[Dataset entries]

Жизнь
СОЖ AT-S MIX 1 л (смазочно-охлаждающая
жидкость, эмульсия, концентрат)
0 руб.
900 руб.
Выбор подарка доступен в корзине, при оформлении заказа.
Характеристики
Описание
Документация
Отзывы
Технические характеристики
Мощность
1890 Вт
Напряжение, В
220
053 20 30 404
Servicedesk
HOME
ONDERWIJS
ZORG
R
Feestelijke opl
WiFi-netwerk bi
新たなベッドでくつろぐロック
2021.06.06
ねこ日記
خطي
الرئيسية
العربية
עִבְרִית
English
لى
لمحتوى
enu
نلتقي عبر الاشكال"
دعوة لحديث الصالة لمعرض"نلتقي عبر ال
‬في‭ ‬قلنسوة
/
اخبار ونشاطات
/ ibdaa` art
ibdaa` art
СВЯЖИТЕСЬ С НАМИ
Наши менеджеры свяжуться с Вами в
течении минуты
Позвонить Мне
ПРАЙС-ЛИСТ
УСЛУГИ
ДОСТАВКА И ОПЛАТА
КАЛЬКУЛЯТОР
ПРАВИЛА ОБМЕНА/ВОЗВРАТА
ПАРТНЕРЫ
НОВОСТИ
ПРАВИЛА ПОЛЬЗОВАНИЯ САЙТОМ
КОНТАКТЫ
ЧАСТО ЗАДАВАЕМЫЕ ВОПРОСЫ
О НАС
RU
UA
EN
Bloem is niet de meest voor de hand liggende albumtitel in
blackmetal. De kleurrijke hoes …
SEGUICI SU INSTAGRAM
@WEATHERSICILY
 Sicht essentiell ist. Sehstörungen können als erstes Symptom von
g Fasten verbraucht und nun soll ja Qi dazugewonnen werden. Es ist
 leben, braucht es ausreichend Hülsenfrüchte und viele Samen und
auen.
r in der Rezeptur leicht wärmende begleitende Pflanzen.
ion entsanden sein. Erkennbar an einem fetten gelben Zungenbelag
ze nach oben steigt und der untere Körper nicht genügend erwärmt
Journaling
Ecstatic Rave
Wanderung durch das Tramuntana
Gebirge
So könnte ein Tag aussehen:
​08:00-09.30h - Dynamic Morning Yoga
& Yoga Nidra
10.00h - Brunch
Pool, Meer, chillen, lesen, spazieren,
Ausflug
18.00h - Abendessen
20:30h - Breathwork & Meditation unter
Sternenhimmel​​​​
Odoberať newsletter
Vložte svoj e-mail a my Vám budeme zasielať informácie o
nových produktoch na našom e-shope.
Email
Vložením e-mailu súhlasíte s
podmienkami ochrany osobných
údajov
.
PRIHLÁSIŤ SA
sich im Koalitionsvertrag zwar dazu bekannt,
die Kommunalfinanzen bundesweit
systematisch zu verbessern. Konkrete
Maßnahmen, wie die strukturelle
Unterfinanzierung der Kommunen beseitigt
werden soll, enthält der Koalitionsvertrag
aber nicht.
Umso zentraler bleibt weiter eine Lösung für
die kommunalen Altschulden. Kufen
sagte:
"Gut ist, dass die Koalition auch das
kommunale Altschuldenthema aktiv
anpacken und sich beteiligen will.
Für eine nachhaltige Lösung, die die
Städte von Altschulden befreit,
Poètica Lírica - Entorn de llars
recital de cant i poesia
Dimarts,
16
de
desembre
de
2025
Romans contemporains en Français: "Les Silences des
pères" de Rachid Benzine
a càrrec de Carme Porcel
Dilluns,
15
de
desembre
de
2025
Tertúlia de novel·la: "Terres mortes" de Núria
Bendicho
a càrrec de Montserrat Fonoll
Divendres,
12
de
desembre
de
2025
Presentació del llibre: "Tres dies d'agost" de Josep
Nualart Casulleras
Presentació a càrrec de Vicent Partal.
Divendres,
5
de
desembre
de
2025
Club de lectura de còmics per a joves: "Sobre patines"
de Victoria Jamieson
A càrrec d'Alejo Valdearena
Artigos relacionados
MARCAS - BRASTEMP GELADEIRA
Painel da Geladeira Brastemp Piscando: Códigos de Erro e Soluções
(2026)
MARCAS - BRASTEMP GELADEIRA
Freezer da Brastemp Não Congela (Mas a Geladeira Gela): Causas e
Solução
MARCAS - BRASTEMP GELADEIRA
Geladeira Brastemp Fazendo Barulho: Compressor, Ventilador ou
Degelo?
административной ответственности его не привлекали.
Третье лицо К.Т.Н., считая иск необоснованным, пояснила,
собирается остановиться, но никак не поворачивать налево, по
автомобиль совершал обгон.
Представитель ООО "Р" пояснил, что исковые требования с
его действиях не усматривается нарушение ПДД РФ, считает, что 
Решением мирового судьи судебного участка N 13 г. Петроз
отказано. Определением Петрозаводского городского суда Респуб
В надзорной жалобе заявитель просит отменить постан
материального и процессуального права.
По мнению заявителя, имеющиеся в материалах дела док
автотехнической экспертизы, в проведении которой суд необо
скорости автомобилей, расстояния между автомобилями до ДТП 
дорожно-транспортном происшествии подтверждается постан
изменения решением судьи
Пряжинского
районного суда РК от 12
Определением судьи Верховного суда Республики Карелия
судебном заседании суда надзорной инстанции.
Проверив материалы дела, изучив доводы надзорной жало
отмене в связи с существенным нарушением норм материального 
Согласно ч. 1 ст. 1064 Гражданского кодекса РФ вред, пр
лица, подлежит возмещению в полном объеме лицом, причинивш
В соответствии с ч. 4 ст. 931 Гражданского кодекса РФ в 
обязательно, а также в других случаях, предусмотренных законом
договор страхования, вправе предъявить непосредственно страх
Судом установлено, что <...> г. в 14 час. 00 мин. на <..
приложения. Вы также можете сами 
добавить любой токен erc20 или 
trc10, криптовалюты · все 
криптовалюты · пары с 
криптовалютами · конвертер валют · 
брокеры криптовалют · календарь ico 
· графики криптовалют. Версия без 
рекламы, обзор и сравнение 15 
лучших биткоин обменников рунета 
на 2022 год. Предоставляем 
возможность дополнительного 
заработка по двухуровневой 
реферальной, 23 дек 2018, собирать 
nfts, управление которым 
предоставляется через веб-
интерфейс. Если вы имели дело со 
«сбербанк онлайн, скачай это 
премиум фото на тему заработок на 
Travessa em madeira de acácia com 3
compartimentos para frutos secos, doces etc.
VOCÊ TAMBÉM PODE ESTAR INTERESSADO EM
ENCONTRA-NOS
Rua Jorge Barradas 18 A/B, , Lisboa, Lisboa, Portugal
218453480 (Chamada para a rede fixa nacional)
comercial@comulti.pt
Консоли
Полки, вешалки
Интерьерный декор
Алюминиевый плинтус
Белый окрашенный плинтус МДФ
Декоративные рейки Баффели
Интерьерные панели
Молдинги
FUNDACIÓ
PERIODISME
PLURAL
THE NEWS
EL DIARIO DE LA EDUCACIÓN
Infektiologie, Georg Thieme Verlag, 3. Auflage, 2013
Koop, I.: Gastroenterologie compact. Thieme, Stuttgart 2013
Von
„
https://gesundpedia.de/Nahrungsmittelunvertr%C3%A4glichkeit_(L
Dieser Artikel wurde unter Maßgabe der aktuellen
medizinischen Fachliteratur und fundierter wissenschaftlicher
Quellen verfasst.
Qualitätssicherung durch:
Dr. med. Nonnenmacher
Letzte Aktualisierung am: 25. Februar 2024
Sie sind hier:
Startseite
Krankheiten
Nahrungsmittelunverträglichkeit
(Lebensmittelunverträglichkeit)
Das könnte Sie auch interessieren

WHAT TO PRODUCE: This exercise requires that all of the entries be repeated exactly.

COMPLETED TASK:
Жизнь
СОЖ AT-S MIX 1 л (смазочно-охлаждающая
жидкость, эмульсия, концентрат)
0 руб.
900 руб.
Выбор подарка доступен в корзине, при оформлении заказа.
Характеристики
Описание
Документация
Отзывы
Технические характеристики
Мощность
1890 Вт
Напряжение, В
220
053 20 30 404
Servicedesk
HOME
ONDERWIJS
ZORG
R
Feestelijke opl
WiFi-netwerk bi
新たなベッドでくつろぐロック
2021.06.06
ねこ日記
خطي
الرئيسية
العربية
עִבְרִית
English
لى
لمحتوى
enu
نلتقي عبر الاشكال"
دعوة لحديث الصالة لمعرض"نلتقي عبر ال
‬في‭ ‬قلنسوة
/
اخبار ونشاطات
/ ibdaa` art
ibdaa` art
СВЯЖИТЕСЬ С НАМИ
Наши менеджеры свяжуться с Вами в
течении минуты
Позвонить Мне
ПРАЙС-ЛИСТ
УСЛУГИ
ДОСТАВКА И ОПЛАТА
КАЛЬКУЛЯТОР
ПРАВИЛА ОБМЕНА/ВОЗВРАТА
ПАРТНЕРЫ
НОВОСТИ
ПРАВИЛА ПОЛЬЗОВАНИЯ САЙТОМ
КОНТАКТЫ
ЧАСТО ЗАДАВАЕМЫЕ ВОПРОСЫ
О НАС
RU
UA
EN
Bloem is niet de meest voor de hand liggende albumtitel in
blackmetal. De kleurrijke hoes …
SEGUICI SU INSTAGRAM
@WEATHERSICILY
 Sicht essentiell ist. Sehstörungen können als erstes Symptom von
g Fasten verbraucht und nun soll ja Qi dazugewonnen werden. Es ist
 leben, braucht es ausreichend Hülsenfrüchte und viele Samen und
auen.
r in der Rezeptur leicht wärmende begleitende Pflanzen.
ion entsanden sein. Erkennbar an einem fetten gelben Zungenbelag
ze nach oben steigt und der untere Körper nicht genügend erwärmt
Journaling
Ecstatic Rave
Wanderung durch das Tramuntana
Gebirge
So könnte ein Tag aussehen:
​08:00-09.30h - Dynamic Morning Yoga
& Yoga Nidra
10.00h - Brunch
Pool, Meer, chillen, lesen, spazieren,
Ausflug
18.00h - Abendessen
20:30h - Breathwork & Meditation unter
Sternenhimmel​​​​
Odoberať newsletter
Vložte svoj e-mail a my Vám budeme zasielať informácie o
nových produktoch na našom e-shope.
Email
Vložením e-mailu súhlasíte s
podmienkami ochrany osobných
údajov
.
PRIHLÁSIŤ SA
sich im Koalitionsvertrag zwar dazu bekannt,
die Kommunalfinanzen bundesweit
systematisch zu verbessern. Konkrete
Maßnahmen, wie die strukturelle
Unterfinanzierung der Kommunen beseitigt
werden soll, enthält der Koalitionsvertrag
aber nicht.
Umso zentraler bleibt weiter eine Lösung für
die kommunalen Altschulden. Kufen
sagte:
"Gut ist, dass die Koalition auch das
kommunale Altschuldenthema aktiv
anpacken und sich beteiligen will.
Für eine nachhaltige Lösung, die die
Städte von Altschulden befreit,
Poètica Lírica - Entorn de llars
recital de cant i poesia
Dimarts,
16
de
desembre
de
2025
Romans contemporains en Français: "Les Silences des
pères" de Rachid Benzine
a càrrec de Carme Porcel
Dilluns,
15
de
desembre
de
2025
Tertúlia de novel·la: "Terres mortes" de Núria
Bendicho
a càrrec de Montserrat Fonoll
Divendres,
12
de
desembre
de
2025
Presentació del llibre: "Tres dies d'agost" de Josep
Nualart Casulleras
Presentació a càrrec de Vicent Partal.
Divendres,
5
de
desembre
de
2025
Club de lectura de còmics per a joves: "Sobre patines"
de Victoria Jamieson
A càrrec d'Alejo Valdearena
Artigos relacionados
MARCAS - BRASTEMP GELADEIRA
Painel da Geladeira Brastemp Piscando: Códigos de Erro e Soluções
(2026)
MARCAS - BRASTEMP GELADEIRA
Freezer da Brastemp Não Congela (Mas a Geladeira Gela): Causas e
Solução
MARCAS - BRASTEMP GELADEIRA
Geladeira Brastemp Fazendo Barulho: Compressor, Ventilador ou
Degelo?
административной ответственности его не привлекали.
Третье лицо К.Т.Н., считая иск необоснованным, пояснила,
собирается остановиться, но никак не поворачивать налево, по
автомобиль совершал обгон.
Представитель ООО "Р" пояснил, что исковые требования с
его действиях не усматривается нарушение ПДД РФ, считает, что 
Решением мирового судьи судебного участка N 13 г. Петроз
отказано. Определением Петрозаводского городского суда Респуб
В надзорной жалобе заявитель просит отменить постан
материального и процессуального права.
По мнению заявителя, имеющиеся в материалах дела док
автотехнической экспертизы, в проведении которой суд необо
скорости автомобилей, расстояния между автомобилями до ДТП 
дорожно-транспортном происшествии подтверждается постан
изменения решением судьи
Пряжинского
районного суда РК от 12
Определением судьи Верховного суда Республики Карелия
судебном заседании суда надзорной инстанции.
Проверив материалы дела, изучив доводы надзорной жало
отмене в связи с существенным нарушением норм материального 
Согласно ч. 1 ст. 1064 Гражданского кодекса РФ вред, пр
лица, подлежит возмещению в полном объеме лицом, причинивш
В соответствии с ч. 4 ст. 931 Гражданского кодекса РФ в 
обязательно, а также в других случаях, предусмотренных законом
договор страхования, вправе предъявить непосредственно страх
Судом установлено, что <...> г. в 14 час. 00 мин. на <..
приложения. Вы также можете сами 
добавить любой токен erc20 или 
trc10, криптовалюты · все 
криптовалюты · пары с 
криптовалютами · конвертер валют · 
брокеры криптовалют · календарь ico 
· графики криптовалют. Версия без 
рекламы, обзор и сравнение 15 
лучших биткоин обменников рунета 
на 2022 год. Предоставляем 
возможность дополнительного 
заработка по двухуровневой 
реферальной, 23 дек 2018, собирать 
nfts, управление которым 
предоставляется через веб-
интерфейс. Если вы имели дело со 
«сбербанк онлайн, скачай это 
премиум фото на тему заработок на 
Travessa em madeira de acácia com 3
compartimentos para frutos secos, doces etc.
VOCÊ TAMBÉM PODE ESTAR INTERESSADO EM
ENCONTRA-NOS
Rua Jorge Barradas 18 A/B, , Lisboa, Lisboa, Portugal
218453480 (Chamada para a rede fixa nacional)
comercial@comulti.pt
Консоли
Полки, вешалки
Интерьерный декор
Алюминиевый плинтус
Белый окрашенный плинтус МДФ
Декоративные рейки Баффели
Интерьерные панели
Молдинги
FUNDACIÓ
PERIODISME
PLURAL
THE NEWS
EL DIARIO DE LA EDUCACIÓN
Infektiologie, Georg Thieme Verlag, 3. Auflage, 2013
Koop, I.: Gastroenterologie compact. Thieme, Stuttgart 2013
Von
„
https://gesundpedia.de/Nahrungsmittelunvertr%C3%A4glichkeit_(L
Dieser Artikel wurde unter Maßgabe der aktuellen
medizinischen Fachliteratur und fundierter wissenschaftlicher
Quellen verfasst.
Qualitätssicherung durch:
Dr. med. Nonnenmacher
Letzte Aktualisierung am: 25. Februar 2024
Sie sind hier:
Startseite
Krankheiten
Nahrungsmittelunverträglichkeit
(Lebensmittelunverträglichkeit)
Das könnte Sie auch interessieren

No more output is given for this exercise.